[TASK REQUIREMENTS]
Give the number of lines below that contain the word "regale", and nothing else.

[LISTED RECORDS]
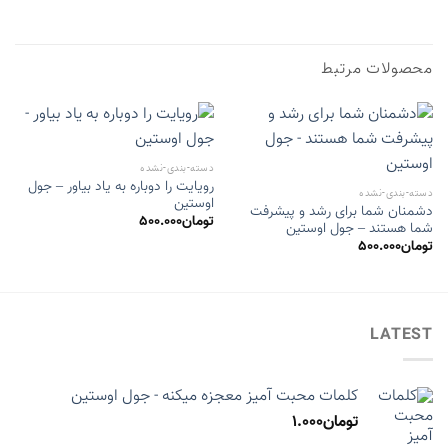
محصولات مرتبط
دسته-بندی-نشده
رویایت را دوباره به یاد بیاور – جول
دسته-بندی-نشده
اوستین
دشمنان شما برای رشد و پیشرفت
تومان
500.000
شما هستند – جول اوستین
تومان
500.000
LATEST
کلمات محبت آمیز معجزه میکنه - جول اوستین
تومان
1.000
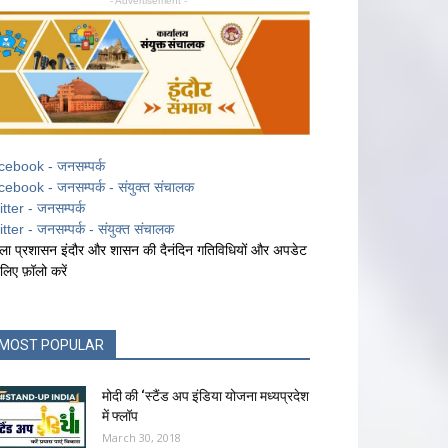
- Advertisement -
cebook - जनसम्पर्क
cebook - जनसम्पर्क - संयुक्त संचालक
itter - जनसम्पर्क
itter - जनसम्पर्क - संयुक्त संचालक
ला प्रशासन इंदौर और शासन की दैनंदिन गतिविधियों और अपडेट
 लिए फ़ॉलो करें
MOST POPULAR
मोदी की ‘स्टैंड अप इंडिया योजना मध्यप्रदेश
में फ्लॉप
March 30, 2018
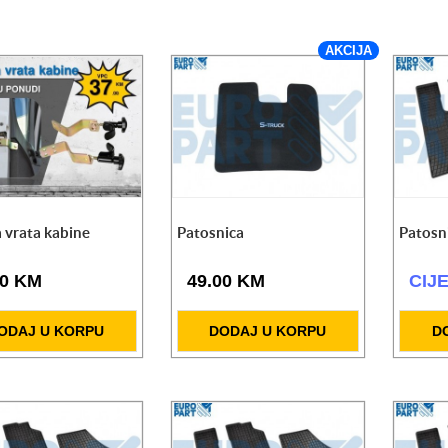
AKCIJA
a vrata kabine
Patosnica
Patosn
00 KM
49.00 KM
CIJ
ODAJ U KORPU
DODAJ U KORPU
D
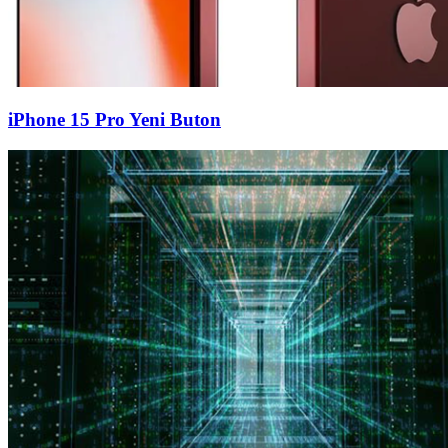
iPhone 15 Pro Yeni Buton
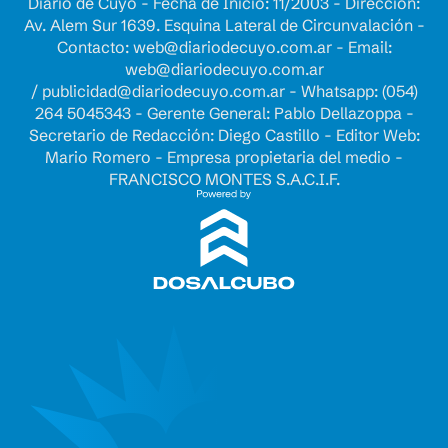
Diario de Cuyo - Fecha de Inicio: 11/2003 - Dirección:
Av. Alem Sur 1639. Esquina Lateral de Circunvalación -
Contacto:
web@diariodecuyo.com.ar
- Email:
web@diariodecuyo.com.ar
/
publicidad@diariodecuyo.com.ar
-
Whatsapp: (054)
264 5045343 - Gerente General: Pablo Dellazoppa -
Secretario de Redacción: Diego Castillo - Editor Web:
Mario Romero - Empresa propietaria del medio -
FRANCISCO MONTES S.A.C.I.F.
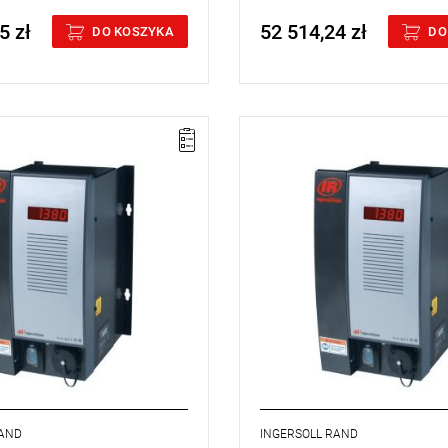
5 zł
52 514,24 zł
cluded
Price tax included
DO KOSZYKA
DO
ngersoll-Rand IC1M to
Sterownik Ingersoll-Rand IC1M t
 sterownik obsługujący jedno
podstawowy sterownik obsługuj
 W
spółpracuje bez problemów
wrzeciono. W
spółpracuje bez p
 narzędziami serii QE i
z
wszystkimi narzędziami serii Q
i serii QM i można
wrzecionami serii QM i można
ać na regale lub w szafie, jako
go
zamontować na regale lub w s
 zespół lub w
grupie do 40
pojedynczy zespół lub w
grupie 
w obsługujących układy
sterowników obsługujących ukł
ionowe.
wielowrzecionowe.
RAND
INGERSOLL RAND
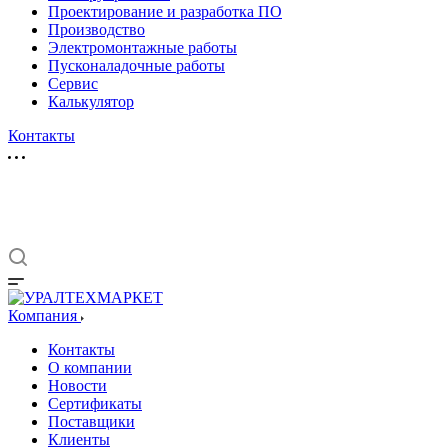
Проектирование и разработка ПО
Производство
Электромонтажные работы
Пусконаладочные работы
Сервис
Калькулятор
Контакты
Компания
Контакты
О компании
Новости
Сертификаты
Поставщики
Клиенты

[RESULT OF THE EXERCISE]
2